Friday, November 11, 2005

Strange new favourite

I have shocking news. The common Snowberry Symphoricarpos albus, is a beautiful bush. I know, I know. It grows like a weed. It is found in almost every public planting that have been planned by a technician rather than a garden architect. I know all that and I don’t deny it.

But - you knew a ‘but’ was coming and here it is - I forgive all that because of one thing, the pearl white berries on naked branches. A year ago I was on my way back to the car after having visited a nice restaurant. It was a dark November evening. All leaves had fallen and it was rather cold. As I turned from the street and into the car park I threw a glace sideways and there they were. Glowing in the streetlights, hanging like jewels. I had to stop and just look. I couldn’t really believe what I just experienced. It was a moment of beauty, right there, in the car park, in the darkest month of them all and the supplier of it was nothing less, and certainly nothing more, than the most common bush of them all - the snowberry.

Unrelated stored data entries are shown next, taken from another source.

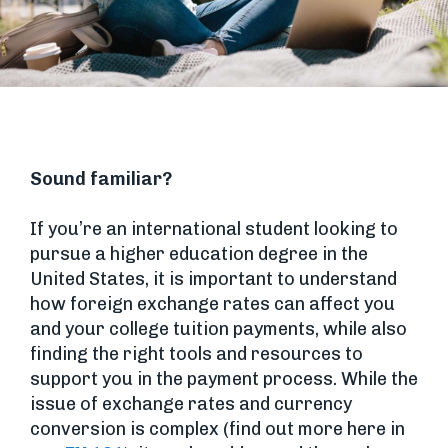
Sound familiar?
If you’re an international student looking to
pursue a higher education degree in the
United States, it is important to understand
how foreign exchange rates can affect you
and your college tuition payments, while also
finding the right tools and resources to
support you in the payment process. While the
issue of exchange rates and currency
conversion is complex (find out more here in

Rather amazed I sat in the car and drew home.

For a year now I have tried hard to deny its beauty thinking it was just the late night, the lights and so on. I won’t blame it on drinking though as I hadn’t been drinking at all. But denial is no longer an option. The other morning as I drew to work I saw another bunch of snowberry bushes, this time in the morning light. Cold morning. Bleak November sun. Snowberry pearls on naked branches. Beautiful.

I don’t think I will start to grow snowbushes in my garden. I don’t like them most of the year and they are a bit too aggressive for me. I will continue to enjoy them in late fall and in the winter though, and this have made me curious. What other plants, trees, bushes are waiting to be discovered as things of real beauty? Things like roses, lilies and magnolias everybody knows are beautiful but what about the rest of the plant population? Are there plants that show their best side in January? October? March? I want to go out and discover! It is pitch black outside. Will the neighbors wonder if I start walking around with a flashlight? If I am not back within twenty-four hours, please tell the police I wasn’t planning on breaking and entering - I was merely gardening.


Kathy said...

Here in the U.S. it is regarded as an old-fashioned shrub and isn't seen in public plantings. As a matter of fact, I had never seen one before we moved here in 1989. My neighbor also had one and she said she didn't know the real name of it. Their family called it the popcorn bush.

It seems to be tough as nails but rather scraggly. I did see a nice one once at a newly landscaped house, so I suspect there is an improved variety out there.

I am really enjoying your blog--don't stop!

Linn said...

Popcorn bush - that's a really great name! I am glad to hear it isn't so heavily used everywhere as it is here.